税務署は税金が取りやすいところにやってくる
また、兄弟や孫養子(代襲相続人を除く)などが相続人の場合は特に税率が高くなります。なぜなら兄弟や孫養子は2割加算によって相続税が2割増しになるからです。相続人が兄弟1人の場合、遺産が1億3600万円を超えると2割加算もあいまって税率は48%まで上がります。遺産が5億円あっても相続人が3人いれば税率は40%で済むので、48%がいかに高い税率であるかが分かると思います。
このように財産額が少なくても相続人の数が少ないと調査に選ばれます。税務署は、税金を取りやすいところから調査に入ります。なぜなら税務署も人手には限界があり、費用対効果を考えてできるだけ少ない労力で多くの税金を徴収できる家庭を選んでいるからです。

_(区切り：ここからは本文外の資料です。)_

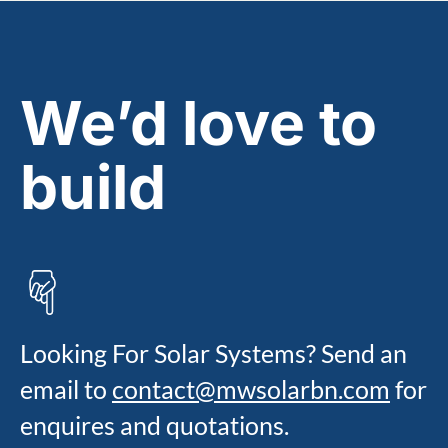
We’d love to
build
talk
Looking For Solar Systems? Send an
email to
contact@mwsolarbn.com
for
enquires and quotations.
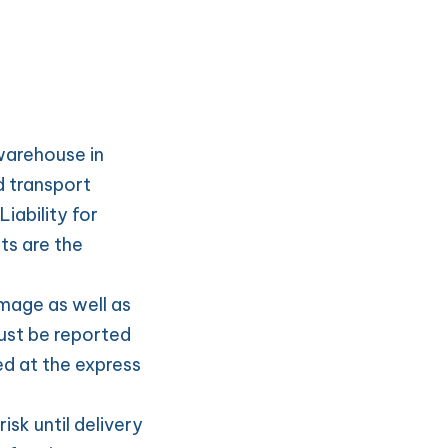
warehouse in 
 transport 
ability for 
s are the 
age as well as 
st be reported 
d at the express 
sk until delivery 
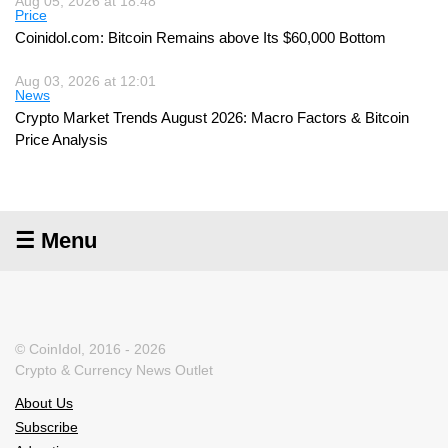
Aug 05, 2026 at 18:48
Price
Coinidol.com: Bitcoin Remains above Its $60,000 Bottom
Aug 03, 2026 at 12:01
News
Crypto Market Trends August 2026: Macro Factors & Bitcoin
Price Analysis
☰ Menu
© CoinIdol, 2016 - 2026
Crypto & Currency News Outlet
About Us
Subscribe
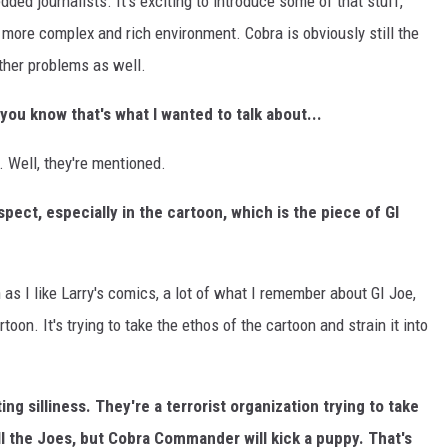
ed journalists. It's exciting to introduce some of that stuff,
h more complex and rich environment. Cobra is obviously still the
ther problems as well.
you know that's what I wanted to talk about...
e. Well, they're mentioned.
pect, especially in the cartoon, which is the piece of GI
 as I like Larry's comics, a lot of what I remember about GI Joe,
rtoon. It's trying to take the ethos of the cartoon and strain it into
ing silliness. They're a terrorist organization trying to take
kill the Joes, but Cobra Commander will kick a puppy. That's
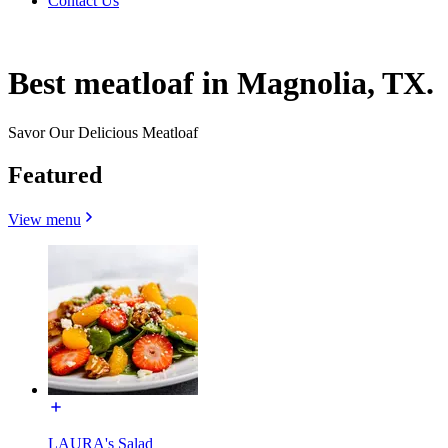
Contact Us
Best meatloaf in Magnolia, TX.
Savor Our Delicious Meatloaf
Featured
View menu
LAURA's Salad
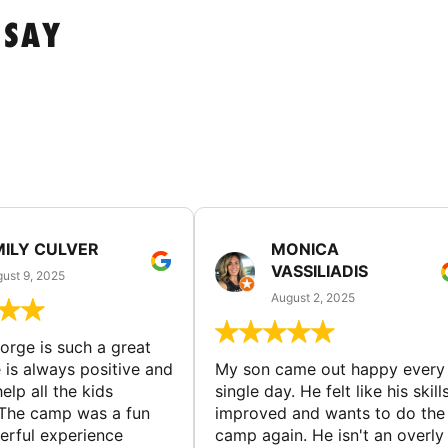
 SAY
MILY CULVER
MONICA
VASSILIADIS
ust 9, 2025
August 2, 2025
rge is such a great
 is always positive and
My son came out happy every
elp all the kids
single day. He felt like his skill
The camp was a fun
improved and wants to do the
rful experience
camp again. He isn't an overly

相続税の税率が高くなる家庭は、ご注意ください。
(3)申告をしていない人
税務調査に最も入られやすいのは、申告をしていない人です。相続税の基礎控除の改正以降、税務署は無申告者への税務調査を強化しています。
無申告者を狙うのは適正な申告を促すためという建前はありますが、実はその裏には恐ろしい真の理由が隠されています。それは次の二つです。
1.ペナルティを取れるから
申告を期限までにしないと、無申告加算税というペナルティが15〜20%かかり、また延滞税も2.4%かかります。無申告の指摘をするだけで、本税とは別にこれらのペナルティを取ることができるので、調査官からすると楽なのです。

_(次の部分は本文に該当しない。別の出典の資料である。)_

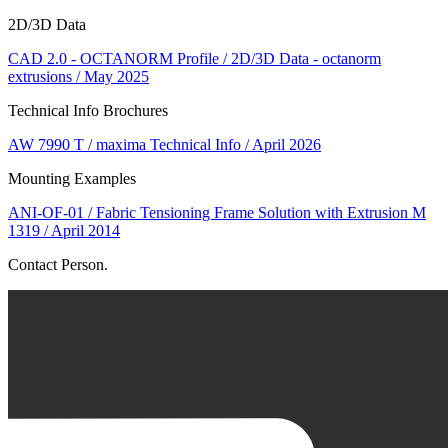
2D/3D Data
CAD 2.0 - OCTANORM Profile / 2D/3D Data - octanorm
extrusions / May 2025
Technical Info Brochures
AW 7990 T / maxima Technical Info / April 2026
Mounting Examples
ANI-OF-01 / Fabric Tensioning Frame Solution with Extrusion M
1319 / April 2014
Contact Person.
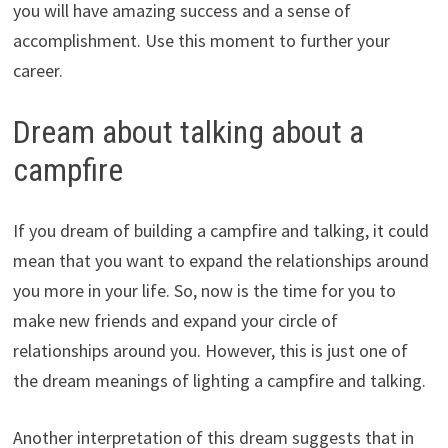
you will have amazing success and a sense of
accomplishment. Use this moment to further your
career.
Dream about talking about a
campfire
If you dream of building a campfire and talking, it could
mean that you want to expand the relationships around
you more in your life. So, now is the time for you to
make new friends and expand your circle of
relationships around you. However, this is just one of
the dream meanings of lighting a campfire and talking.
Another interpretation of this dream suggests that in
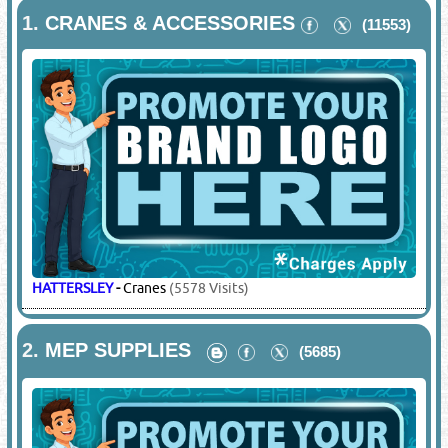
1.
CRANES & ACCESSORIES
(11553)
HATTERSLEY
-
Cranes
(5578 Visits)
2.
MEP SUPPLIES
(5685)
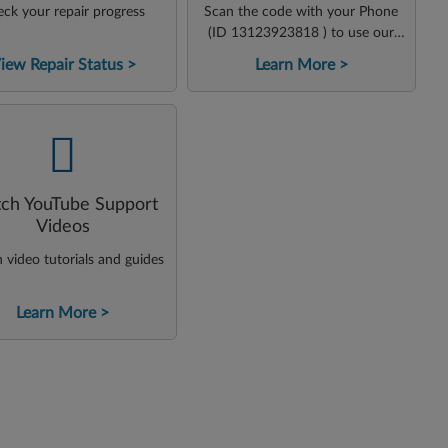
ck your repair progress
Scan the code with your Phone
(ID 13123923818 ) to use our
virtual agent
iew Repair Status
Learn More
-
ch YouTube Support
Videos
video tutorials and guides
Learn More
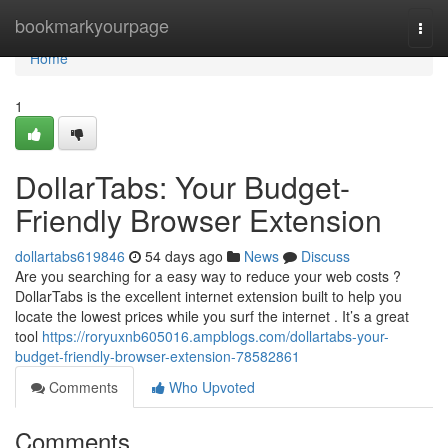
Home
bookmarkyourpage
Togg
navi
Home
1
DollarTabs: Your Budget-
Friendly Browser Extension
dollartabs619846
54 days ago
News
Discuss
Are you searching for a easy way to reduce your web costs ?
DollarTabs is the excellent internet extension built to help you
locate the lowest prices while you surf the internet . It’s a great
tool
https://roryuxnb605016.ampblogs.com/dollartabs-your-
budget-friendly-browser-extension-78582861
Comments
Who Upvoted
Comments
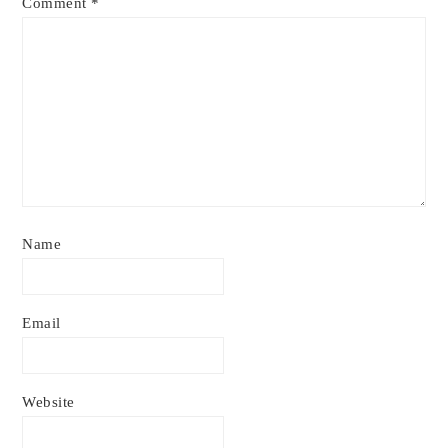
Comment
*
Name
Email
Website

ペナルティの中でも極めつけは重加算税です。重加算税とは、財産をわざと隠して申告しなかった場合にかかるペナルティで、最高40%も取ることができます。無申告は、性質上「わざと申告しませんでしたよね」と言えるので、重加算税を取りやすいのです。
2.税理士がついておらず楽に税金を取れるから
税務調査を税理士なしで行えるということは、歴戦のプロである税務署にとって赤児の手をひねるようなものです。本来は税理士がいれば指摘されなくて済んだようなところでも、調査官の思い通りに進めることで、相続税を言い値で支払ってもらうことができるので楽に税金を取れるのです。

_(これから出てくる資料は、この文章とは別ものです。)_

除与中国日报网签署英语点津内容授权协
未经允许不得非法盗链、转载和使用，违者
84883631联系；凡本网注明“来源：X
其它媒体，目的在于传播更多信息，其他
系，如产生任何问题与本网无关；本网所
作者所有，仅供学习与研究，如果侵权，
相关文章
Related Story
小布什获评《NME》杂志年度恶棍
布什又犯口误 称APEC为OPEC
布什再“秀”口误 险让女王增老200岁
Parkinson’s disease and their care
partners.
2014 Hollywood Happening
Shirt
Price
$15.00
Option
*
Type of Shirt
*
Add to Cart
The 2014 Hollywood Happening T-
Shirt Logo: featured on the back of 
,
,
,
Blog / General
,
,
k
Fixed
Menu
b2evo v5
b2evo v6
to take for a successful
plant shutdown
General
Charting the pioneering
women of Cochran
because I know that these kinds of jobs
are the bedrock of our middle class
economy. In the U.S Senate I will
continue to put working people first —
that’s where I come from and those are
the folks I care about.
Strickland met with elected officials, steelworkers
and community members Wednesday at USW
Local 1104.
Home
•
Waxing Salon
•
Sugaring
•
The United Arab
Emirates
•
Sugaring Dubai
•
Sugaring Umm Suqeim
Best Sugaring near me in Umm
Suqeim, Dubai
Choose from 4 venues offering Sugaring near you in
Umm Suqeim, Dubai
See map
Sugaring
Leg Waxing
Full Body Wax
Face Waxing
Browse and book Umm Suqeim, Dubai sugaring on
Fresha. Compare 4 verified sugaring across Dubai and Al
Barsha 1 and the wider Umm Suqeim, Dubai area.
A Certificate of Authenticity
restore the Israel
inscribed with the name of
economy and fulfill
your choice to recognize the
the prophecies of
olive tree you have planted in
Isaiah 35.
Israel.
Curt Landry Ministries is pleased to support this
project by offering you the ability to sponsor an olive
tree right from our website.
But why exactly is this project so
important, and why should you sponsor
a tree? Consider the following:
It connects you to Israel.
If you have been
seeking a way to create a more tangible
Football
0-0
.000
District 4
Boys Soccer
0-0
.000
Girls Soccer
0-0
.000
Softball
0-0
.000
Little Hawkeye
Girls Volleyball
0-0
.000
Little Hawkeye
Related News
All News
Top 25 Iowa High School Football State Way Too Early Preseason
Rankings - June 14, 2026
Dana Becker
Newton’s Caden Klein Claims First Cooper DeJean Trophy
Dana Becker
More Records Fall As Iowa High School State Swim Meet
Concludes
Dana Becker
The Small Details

またこれは実際に私がセカンドオピニオンで調査のご相談にのったときの話ですが、無申告というだけで、無理やり重加算税を取ろうとしてくることもあります。重加算税は本来悪質な納税者にかけるものであって、単に申告を失念していただけでは課税されません。調査官から言われた通りに従うのではなく、まずは税理士に相談するといいでしょう。